What's the coolest project you've worked on?
A current one that is a collaboration with a colleague, Dr. Jim Pauly, in Pharmacy. The project involves using autoradiography to identify neurotransmitter transporter molecules in the quail brain. We have confirmed some other research that says that birds do not have dopamine transporters (DAT). More importantly, we have found evidence that birds may be using norepinephrine transporters (NET) in place of DAT.
What is your proudest achievement?
Attaining tenure in 2004.
What advice do you have for current students?
Find a good mentor and/or support network; networking is very important for your future. It is also important to find a mentor who can help you navigate through graduate school and also tell you what you need to be successful at the next level.

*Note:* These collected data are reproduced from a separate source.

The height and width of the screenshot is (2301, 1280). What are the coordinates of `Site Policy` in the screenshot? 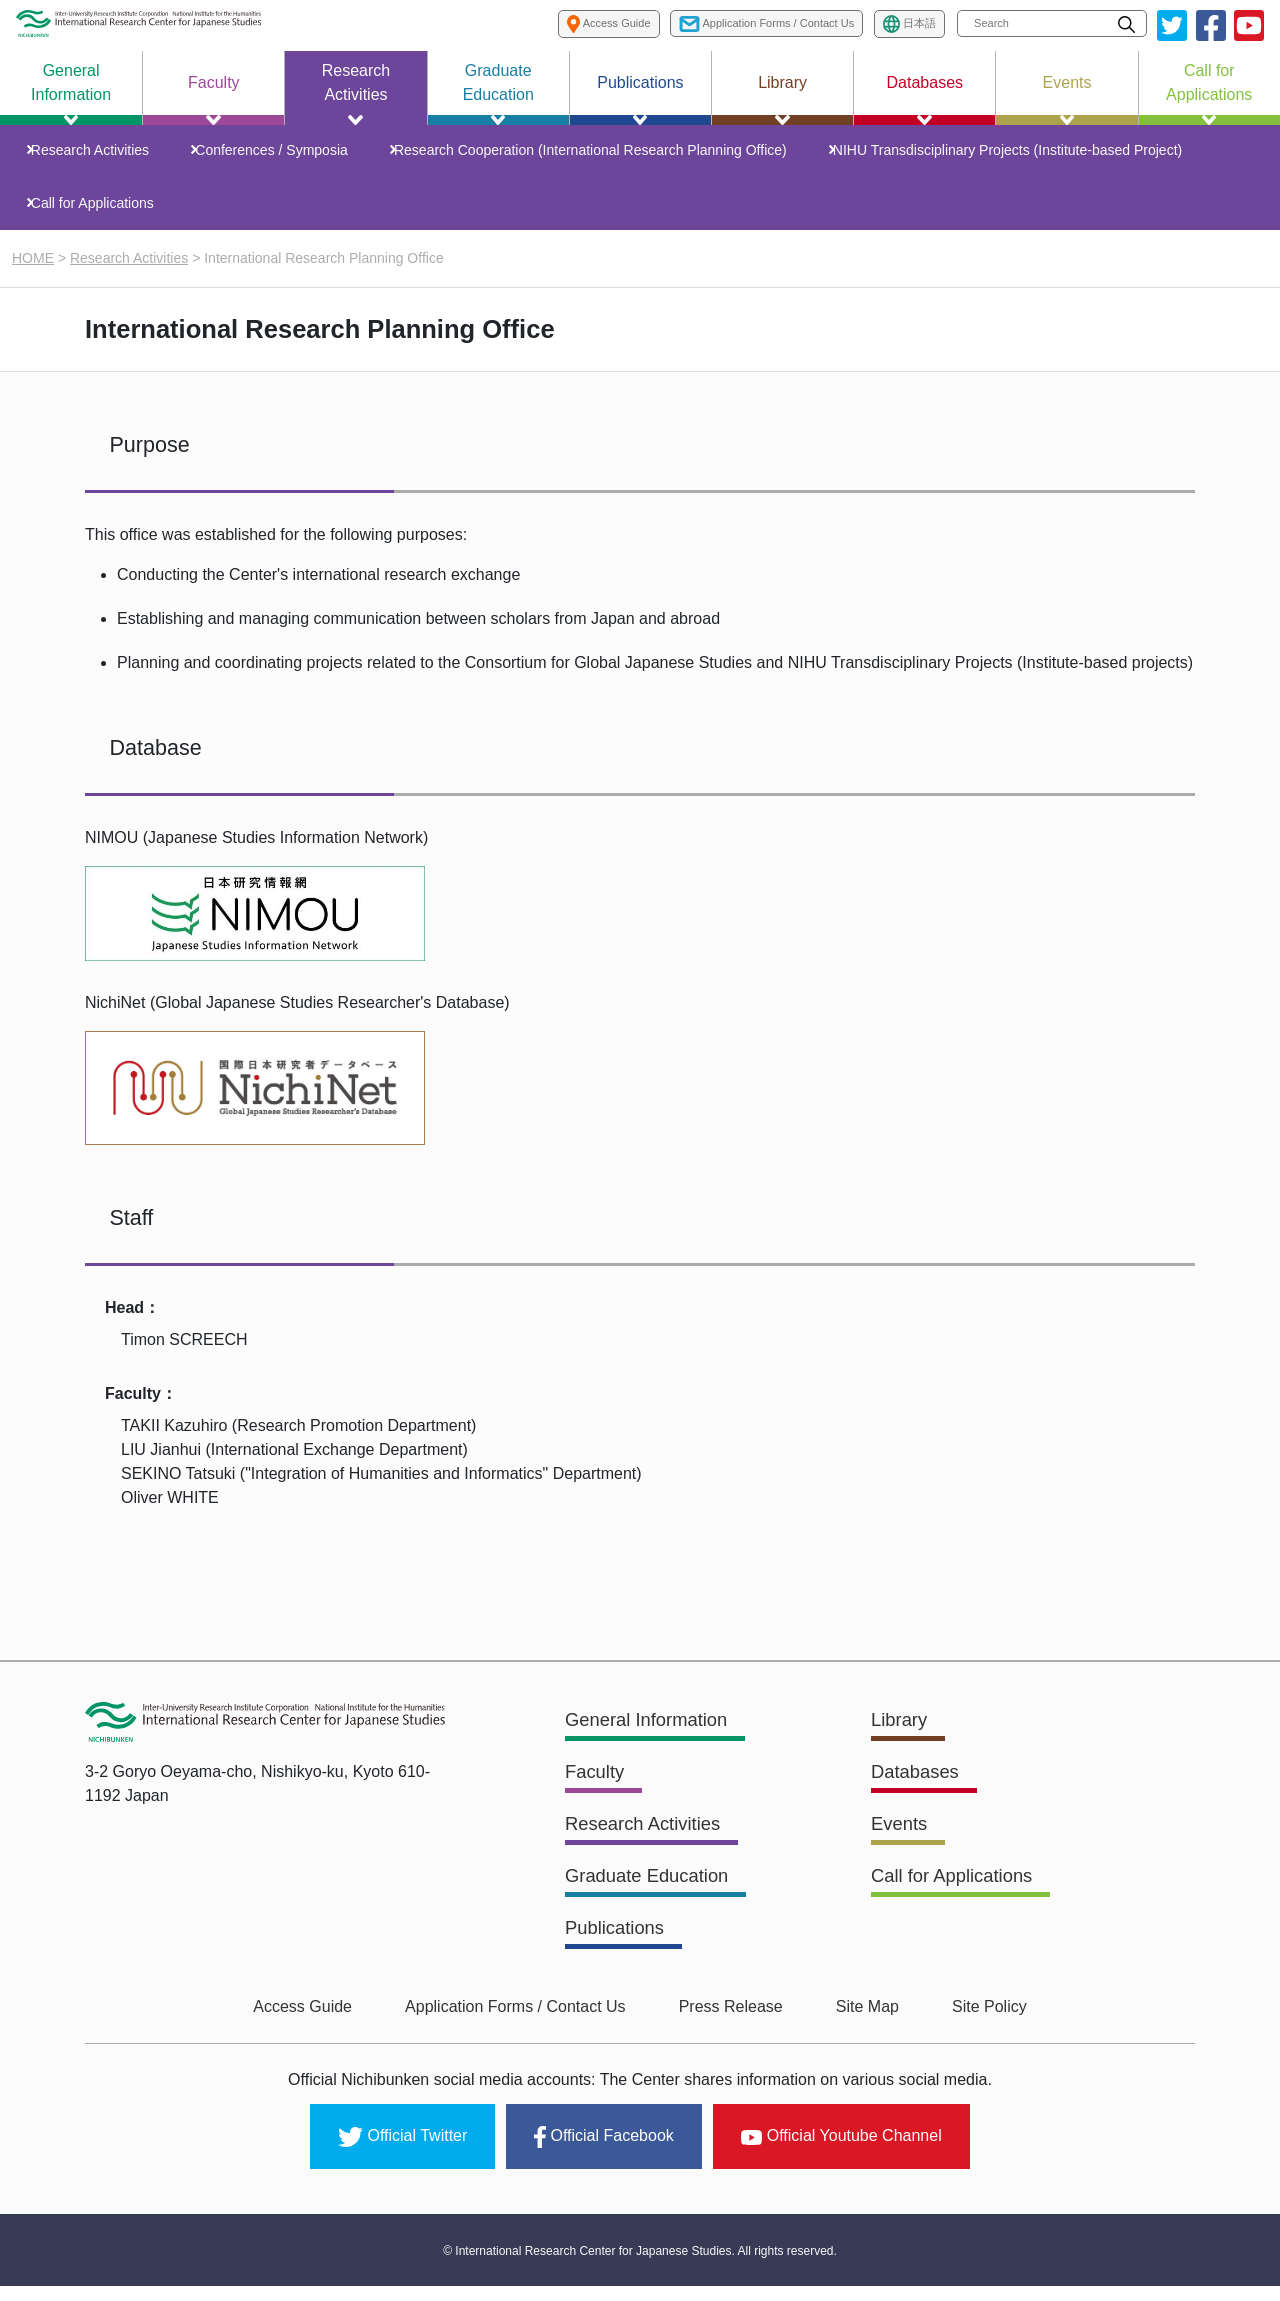 It's located at (963, 2031).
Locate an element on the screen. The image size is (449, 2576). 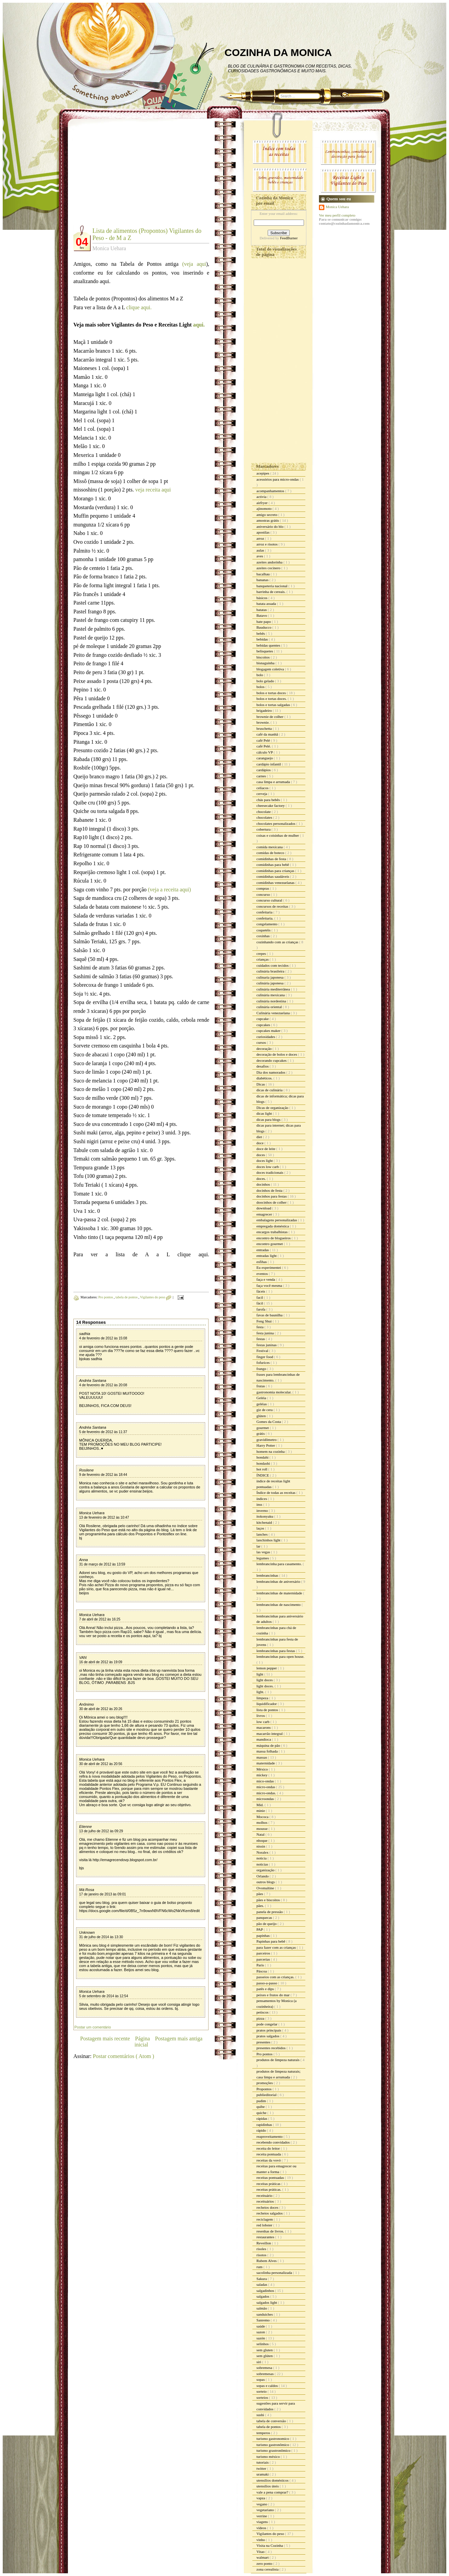 sadhia is located at coordinates (84, 1334). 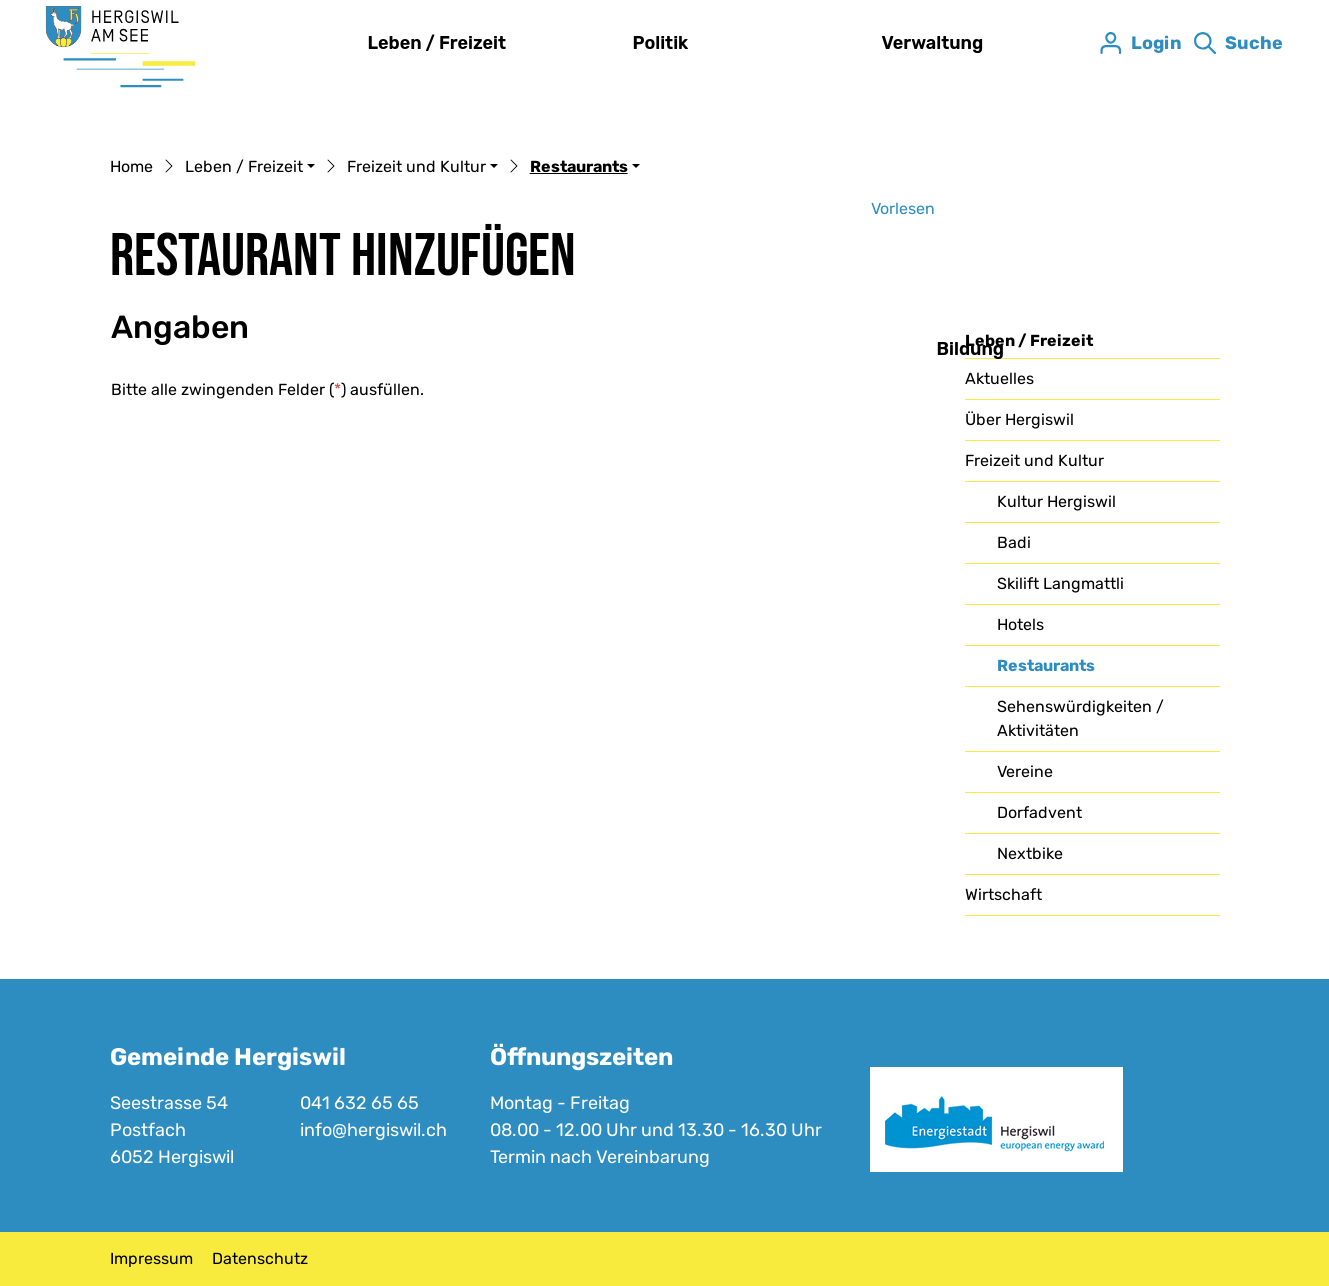 The height and width of the screenshot is (1286, 1329). I want to click on Datenschutz, so click(260, 1258).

Finally, finish this sentence: In 10 years –
I will be a full-time administrator starting phase retirement but still trying to be a voice and support graduate students/postdocs/faculty of color and women to succeed. Some faculty wonder why I want to just be a voice for marginalized groups and not all faculty. It's because we still live in a world where the majority racial ethnicity and men are still making the rules and sitting at the table for major decisions of our institutions. We need more minority faculty and women sitting at the table and participating in these conversations and decisions. It takes everyone to contribute to these conversations but not everyone has been invited to the table.